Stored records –
______

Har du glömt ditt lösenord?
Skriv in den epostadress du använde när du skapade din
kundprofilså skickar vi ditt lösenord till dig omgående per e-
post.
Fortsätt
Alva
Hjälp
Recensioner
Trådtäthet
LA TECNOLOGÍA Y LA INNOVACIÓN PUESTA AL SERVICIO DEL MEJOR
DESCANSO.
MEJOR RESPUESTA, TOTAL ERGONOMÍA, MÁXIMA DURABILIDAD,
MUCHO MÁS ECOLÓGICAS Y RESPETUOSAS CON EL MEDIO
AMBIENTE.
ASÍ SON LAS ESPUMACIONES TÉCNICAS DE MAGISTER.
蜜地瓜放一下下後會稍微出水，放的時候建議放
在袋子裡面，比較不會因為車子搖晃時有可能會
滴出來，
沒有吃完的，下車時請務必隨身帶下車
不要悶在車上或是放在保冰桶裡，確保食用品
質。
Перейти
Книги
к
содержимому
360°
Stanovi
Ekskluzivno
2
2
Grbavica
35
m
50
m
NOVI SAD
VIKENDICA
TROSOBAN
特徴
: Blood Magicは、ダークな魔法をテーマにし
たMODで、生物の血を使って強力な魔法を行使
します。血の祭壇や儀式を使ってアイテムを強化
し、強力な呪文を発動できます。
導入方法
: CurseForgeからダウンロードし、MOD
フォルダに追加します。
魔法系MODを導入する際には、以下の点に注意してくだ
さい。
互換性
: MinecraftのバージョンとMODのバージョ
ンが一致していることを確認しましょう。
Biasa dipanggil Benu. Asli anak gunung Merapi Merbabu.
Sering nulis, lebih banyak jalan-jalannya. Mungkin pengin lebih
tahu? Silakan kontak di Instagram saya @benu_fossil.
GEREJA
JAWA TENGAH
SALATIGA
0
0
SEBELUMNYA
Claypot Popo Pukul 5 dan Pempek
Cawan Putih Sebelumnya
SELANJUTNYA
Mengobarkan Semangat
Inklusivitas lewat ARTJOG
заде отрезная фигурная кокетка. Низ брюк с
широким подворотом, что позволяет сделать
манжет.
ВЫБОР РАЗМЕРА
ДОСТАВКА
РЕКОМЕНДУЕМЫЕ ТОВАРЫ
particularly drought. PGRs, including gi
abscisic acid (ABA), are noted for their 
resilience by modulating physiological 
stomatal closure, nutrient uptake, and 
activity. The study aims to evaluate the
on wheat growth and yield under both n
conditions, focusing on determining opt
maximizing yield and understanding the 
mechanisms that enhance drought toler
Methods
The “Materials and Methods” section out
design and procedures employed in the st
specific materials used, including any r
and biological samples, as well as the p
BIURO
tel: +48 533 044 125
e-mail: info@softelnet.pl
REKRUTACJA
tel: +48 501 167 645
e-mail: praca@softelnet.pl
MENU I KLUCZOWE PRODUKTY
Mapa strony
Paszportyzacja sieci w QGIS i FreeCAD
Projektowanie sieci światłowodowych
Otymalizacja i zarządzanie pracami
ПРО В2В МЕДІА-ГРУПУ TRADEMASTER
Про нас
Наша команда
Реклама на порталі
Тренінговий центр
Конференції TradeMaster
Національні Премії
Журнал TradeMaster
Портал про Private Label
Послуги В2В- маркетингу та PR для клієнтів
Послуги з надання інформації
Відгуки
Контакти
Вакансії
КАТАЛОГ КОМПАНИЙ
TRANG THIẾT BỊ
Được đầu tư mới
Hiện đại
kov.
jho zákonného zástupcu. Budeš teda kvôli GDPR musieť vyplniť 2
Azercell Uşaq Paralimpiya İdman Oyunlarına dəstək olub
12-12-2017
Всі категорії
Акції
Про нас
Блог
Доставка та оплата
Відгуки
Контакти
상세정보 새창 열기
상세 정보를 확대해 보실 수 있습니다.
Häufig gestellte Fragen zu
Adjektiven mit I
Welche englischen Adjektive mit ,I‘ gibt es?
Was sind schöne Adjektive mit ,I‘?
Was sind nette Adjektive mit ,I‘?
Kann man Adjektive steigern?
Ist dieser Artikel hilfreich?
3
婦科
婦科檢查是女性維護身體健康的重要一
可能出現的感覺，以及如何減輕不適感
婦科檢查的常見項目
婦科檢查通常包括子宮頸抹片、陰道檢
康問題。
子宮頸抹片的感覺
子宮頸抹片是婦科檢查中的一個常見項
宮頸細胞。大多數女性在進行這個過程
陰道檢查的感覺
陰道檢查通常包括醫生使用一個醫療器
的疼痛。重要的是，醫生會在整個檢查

______

TASK DETAILS – Which lines above hold the word "sind"? Copy each of them.

WRITTEN ANSWER –
Was sind schöne Adjektive mit ,I‘?
Was sind nette Adjektive mit ,I‘?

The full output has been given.